Acervo do Instituto Vladimir Herzog

“Os militares e seus apoiadores quiseram e querem fugir das piadas do 1º de abril, apontando o regime ditatorial como o regime da mentira. Por isso ainda se discute se o golpe de 64 se deu em 31 de março ou 1º de abril. Isso importa pouco. O que importa mesmo é que, realmente, esse foi um regime da mentira. Um exemplo é essa ampliação das vagas nas escolas, tão capitalizada por quem ainda acha que a ditadura militar foi um período próspero. Por não ter nenhum investimento vinculado, a ampliação dessas vagas nas escolas marcou o início da precarização da educação, um verdadeiro câncer que vivemos até hoje”, explica a diretora do Sinpro Márcia Gilda.

Ao mesmo tempo em que, teoricamente, se abria mais espaço nas escolas públicas, uma força-tarefa se formava para cortar pela raiz o Programa Nacional de Alfabetização do governo João Goulart, coordenado por Paulo Freire, lançado meses antes do golpe.

A educação, dessa forma, não seria mais uma ferramenta de formação do pensamento crítico, de emancipação, mas um equipamento do Estado para depositar nos estudantes as coordenadas de um “cidadão de bem”, passivo ao sistema e obediente às hierarquias.

Mais de seis décadas depois, a educação pública continua sendo disputada por frentes reacionárias. Os objetivos são basicamente os mesmos: formação da mão de obra adequada ao atual modelo de desenvolvimento e a formatação de uma sociedade obediente e submissa.

Em pleno regime democrático, a investida que remonta à ditadura é feita de forma organizada e potente, via projetos e propostas como o Escola Sem Partido e, mais recentemente, a caça ao Plano Nacional de Educação 2024-2034.

Aprovado em janeiro, na Conferência Nacional de Educação, o PNE tramita no Congresso Nacional. Entre um dos maiores opositores à proposta construída coletiva e democraticamente, está o atual presidente da Comissão de Educação, Nikolas Ferreira. Como bagagem, o deputado tem sua atuação marcada pela aprovação de lei proibindo a linguagem neutra nas escolas de Belo Horizonte, quando vereador da cidade, e como deputado, o apoio fiel à educação domiciliar (homeschooling).

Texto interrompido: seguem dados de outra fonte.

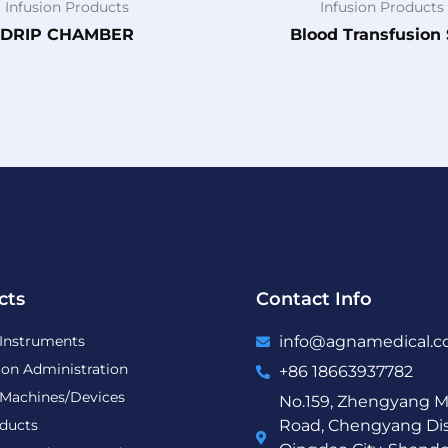
Infusion Products
Infusion Products
DRIP CHAMBER
Blood Transfusion 
cts
Contact Info
 Instruments
info@agnamedical.
ion Administration
+86 18663937782
 Machines/Devices
No.159, Zhengyang M
ducts
Road, Chengyang Dist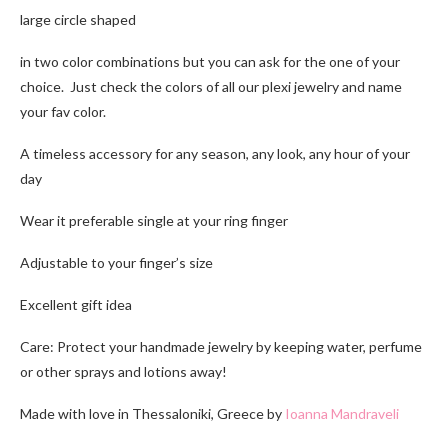
large circle shaped
in two color combinations but you can ask for the one of your
choice. Just check the colors of all our plexi jewelry and name
your fav color.
A timeless accessory for any season, any look, any hour of your
day
Wear it preferable single at your ring finger
Adjustable to your finger’s size
Excellent gift idea
Care: Protect your handmade jewelry by keeping water, perfume
or other sprays and lotions away!
Made with love in Thessaloniki, Greece by
Ioanna Mandraveli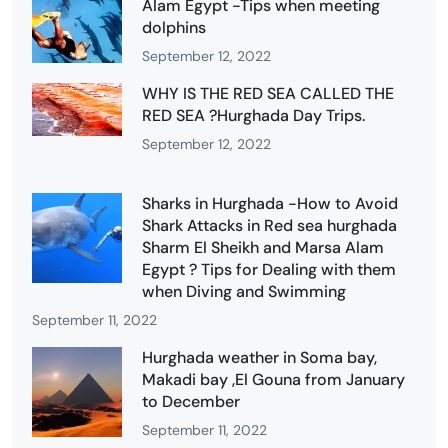
Alam Egypt -Tips when meeting
dolphins
September 12, 2022
WHY IS THE RED SEA CALLED THE
RED SEA ?Hurghada Day Trips.
September 12, 2022
Sharks in Hurghada -How to Avoid
Shark Attacks in Red sea hurghada
Sharm El Sheikh and Marsa Alam
Egypt ? Tips for Dealing with them
when Diving and Swimming
September 11, 2022
Hurghada weather in Soma bay,
Makadi bay ,El Gouna from January
to December
September 11, 2022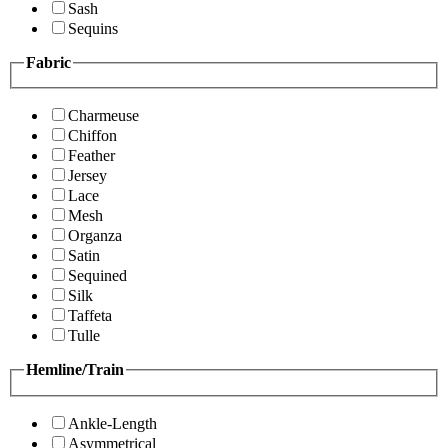
Sash
Sequins
Fabric
Charmeuse
Chiffon
Feather
Jersey
Lace
Mesh
Organza
Satin
Sequined
Silk
Taffeta
Tulle
Hemline/Train
Ankle-Length
Asymmetrical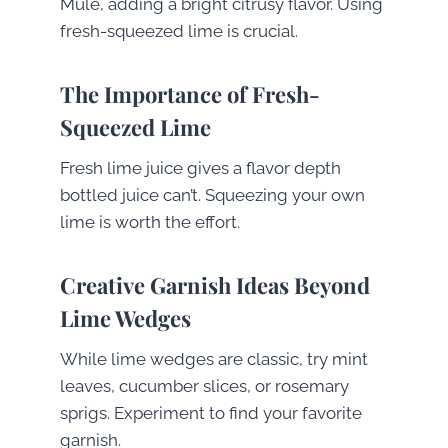
Mule, adding a bright citrusy flavor. Using
fresh-squeezed lime is crucial.
The Importance of Fresh-
Squeezed Lime
Fresh lime juice gives a flavor depth
bottled juice can’t. Squeezing your own
lime is worth the effort.
Creative Garnish Ideas Beyond
Lime Wedges
While lime wedges are classic, try mint
leaves, cucumber slices, or rosemary
sprigs. Experiment to find your favorite
garnish.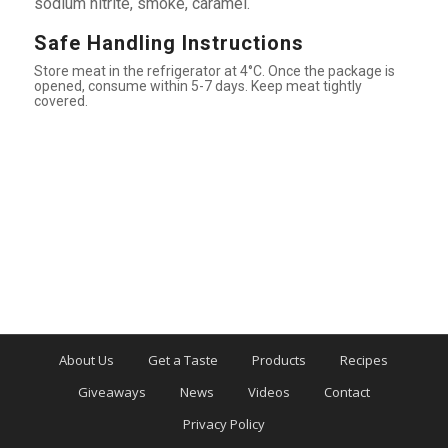
sodium nitrite, smoke, caramel.
Safe Handling Instructions
Store meat in the refrigerator at 4°C. Once the package is
opened, consume within 5-7 days. Keep meat tightly
covered.
About Us
Get a Taste
Products
Recipes
Giveaways
News
Videos
Contact
Privacy Policy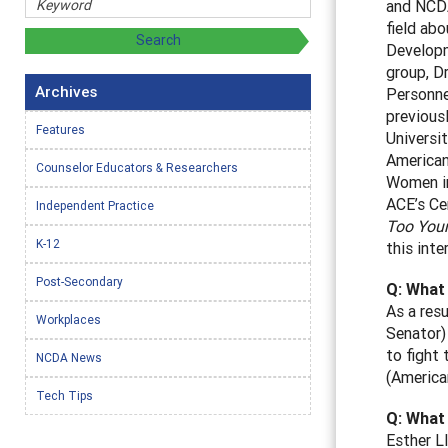
and NCDA
field abo
Developm
group, D
Archives
Personne
previous
Features
Universi
American
Counselor Educators & Researchers
Women in
ACE’s Ce
Independent Practice
Too Youn
K-12
this inte
Post-Secondary
Q: What 
As a res
Workplaces
Senator)
to fight
NCDA News
(America
Tech Tips
Q: What
Esther L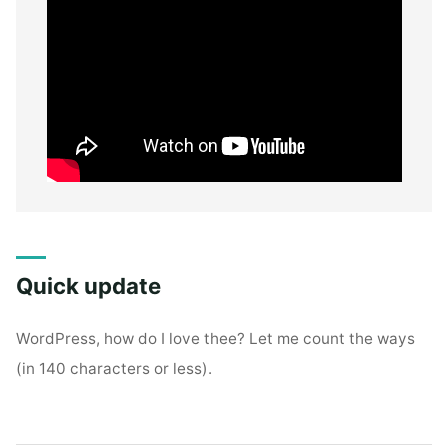
Quick update
WordPress, how do I love thee? Let me count the ways
(in 140 characters or less).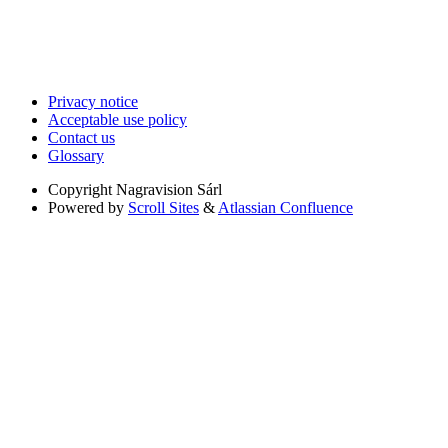
Privacy notice
Acceptable use policy
Contact us
Glossary
Copyright
Nagravision Sárl
Powered by
Scroll Sites
&
Atlassian Confluence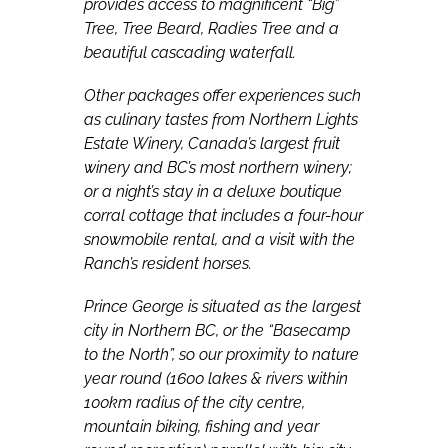
provides access to magnificent “Big”
Tree, Tree Beard, Radies Tree and a
beautiful cascading waterfall.
Other packages offer experiences such
as culinary tastes from Northern Lights
Estate Winery, Canada’s largest fruit
winery and BC’s most northern winery;
or a night’s stay in a deluxe boutique
corral cottage that includes a four-hour
snowmobile rental, and a visit with the
Ranch’s resident horses.
Prince George is situated as the largest
city in Northern BC, or the “Basecamp
to the North”, so our proximity to nature
year round (1600 lakes & rivers within
100km radius of the city centre,
mountain biking, fishing and year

Nikolas engrossa o grupo que atua principalmente pelo WhatsApp com a distribuição de cartilhas que afirmam que se o PNE for aprovado como está, “crianças serão estimuladas à iniciação precoce da sexualidade” e estudantes em geral sofrerão uma “doutrinação ideológica da esquerda”. Quem relata o caso é a Agência Pública.

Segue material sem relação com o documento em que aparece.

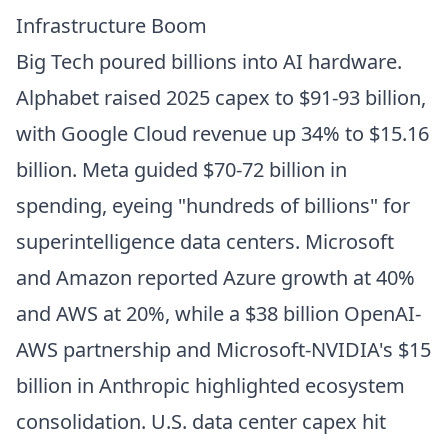
Infrastructure Boom
Big Tech poured billions into AI hardware.
Alphabet raised 2025 capex to $91-93 billion,
with Google Cloud revenue up 34% to $15.16
billion. Meta guided $70-72 billion in
spending, eyeing "hundreds of billions" for
superintelligence data centers. Microsoft
and Amazon reported Azure growth at 40%
and AWS at 20%, while a $38 billion OpenAI-
AWS partnership and Microsoft-NVIDIA's $15
billion in Anthropic highlighted ecosystem
consolidation. U.S. data center capex hit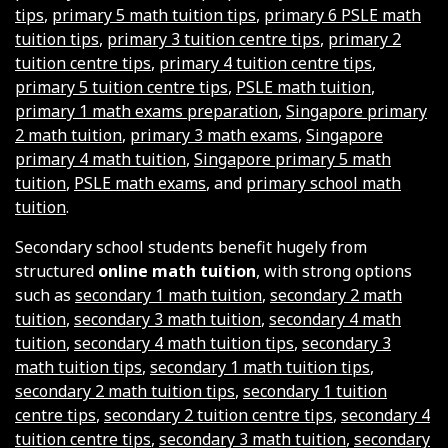
tips
,
primary 5 math tuition tips
,
primary 6 PSLE math
tuition tips
,
primary 3 tuition centre tips
,
primary 2
tuition centre tips
,
primary 4 tuition centre tips
,
primary 5 tuition centre tips
,
PSLE math tuition
,
primary 1 math exams preparation
,
Singapore primary
2 math tuition
,
primary 3 math exams
,
Singapore
primary 4 math tuition
,
Singapore primary 5 math
tuition
,
PSLE math exams
, and
primary school math
tuition
.
Secondary school students benefit hugely from
structured
online math tuition
, with strong options
such as
secondary 1 math tuition
,
secondary 2 math
tuition
,
secondary 3 math tuition
,
secondary 4 math
tuition
,
secondary 4 math tuition tips
,
secondary 3
math tuition tips
,
secondary 1 math tuition tips
,
secondary 2 math tuition tips
,
secondary 1 tuition
centre tips
,
secondary 2 tuition centre tips
,
secondary 4
tuition centre tips
,
secondary 3 math tuition
,
secondary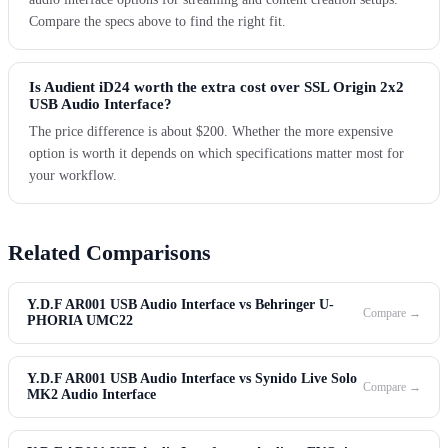
Compare the specs above to find the right fit.
Is Audient iD24 worth the extra cost over SSL Origin 2x2
USB Audio Interface?
The price difference is about $200. Whether the more expensive
option is worth it depends on which specifications matter most for
your workflow.
Related Comparisons
Y.D.F AR001 USB Audio Interface vs Behringer U-
Compare →
PHORIA UMC22
Y.D.F AR001 USB Audio Interface vs Synido Live Solo
Compare →
MK2 Audio Interface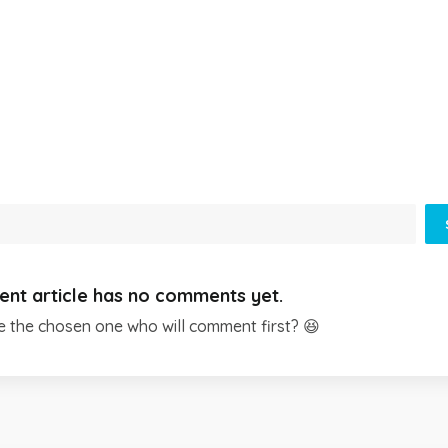
ent article has no comments yet.
e the chosen one who will comment first? 😆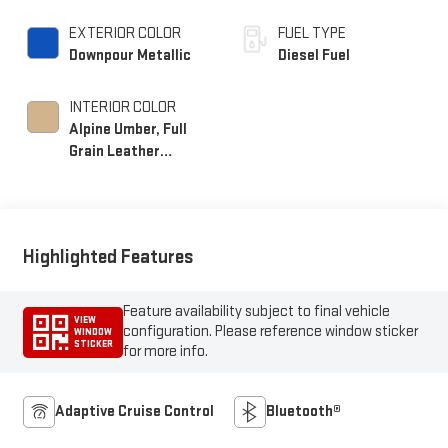
EXTERIOR COLOR
FUEL TYPE
Downpour Metallic
Diesel Fuel
INTERIOR COLOR
Alpine Umber, Full
Grain Leather
Seating Surfaces
Highlighted Features
Feature availability subject to final vehicle
VIEW
configuration. Please reference window sticker
WINDOW
STICKER
for more info.
Adaptive Cruise Control
Bluetooth®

Conferência Nacional de Educação, de forma plural e democrática, aprova PNE 2024-2034

Mais grave, o PNE não é a única proposta na mira dos representantes do boi, da bala e da bíblia. Segundo levantamento do Instituto de Estudos da Religião, apontado em matéria da Agência Pública, “os parlamentares de direita são autores da maior parte das propostas relacionadas à educação”, e os subtemas mais abordados são segurança nas escolas (por meio de violência), além da oposição completa ao debate sobre gênero e tudo que gira em torno disso (como o uso da linguagem neutra).

“É inquestionável que a educação pensada no período da ditadura militar no Brasil foi formatada para servir ao mercado, ao mesmo tempo em que tentava formar cidadãos sem senso crítico. O mais surreal é constatar que, 60 anos depois, essa herança maldita continua embrenhada no nosso dia a dia”, avalia a diretora do Sinpro Mácia Gilda.

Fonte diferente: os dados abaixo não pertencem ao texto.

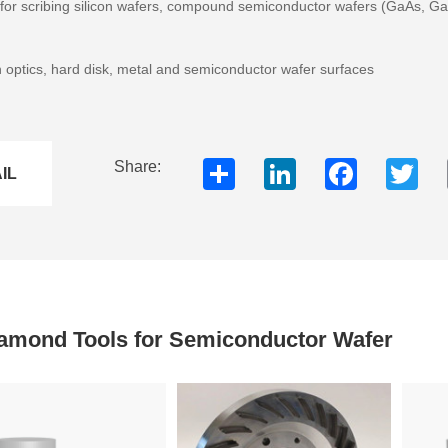
) for scribing silicon wafers, compound semiconductor wafers (GaAs, Ga
n optics, hard disk, metal and semiconductor wafer surfaces
Share
LinkedIn
Faceboo
Twi
Share:
IL
amond Tools for Semiconductor Wafer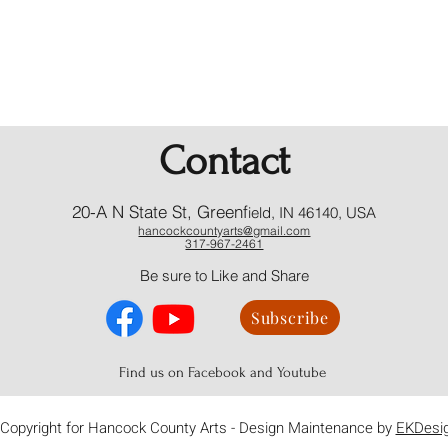
Contact
20-A N State St, Greenf
ield, IN 46140, USA
hancockcountyarts@gmail.com
317-967-2461
​Be sure to Like and Share
Subscribe
Find us on Facebook and Youtube
Copyright for Hancock County Arts - Design Maintenance by
EKDesi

Para ela, professores(as), orientadores(as) educacionais e a sociedade em geral têm papel fundamental na defesa da educação pública de qualidade socialmente referenciada.

“Educação deve emancipar. Uma escola inclusiva e diversa é direito nosso. Nós do Sinpro lutamos por uma sociedade com cidadãos críticos, autônomos e atuantes. É por isso que repudiamos não só os 21 anos de ditadura militar no Brasil, mas toda forma em que ela se manifesta nos dias de hoje”, diz Márcia Gilda.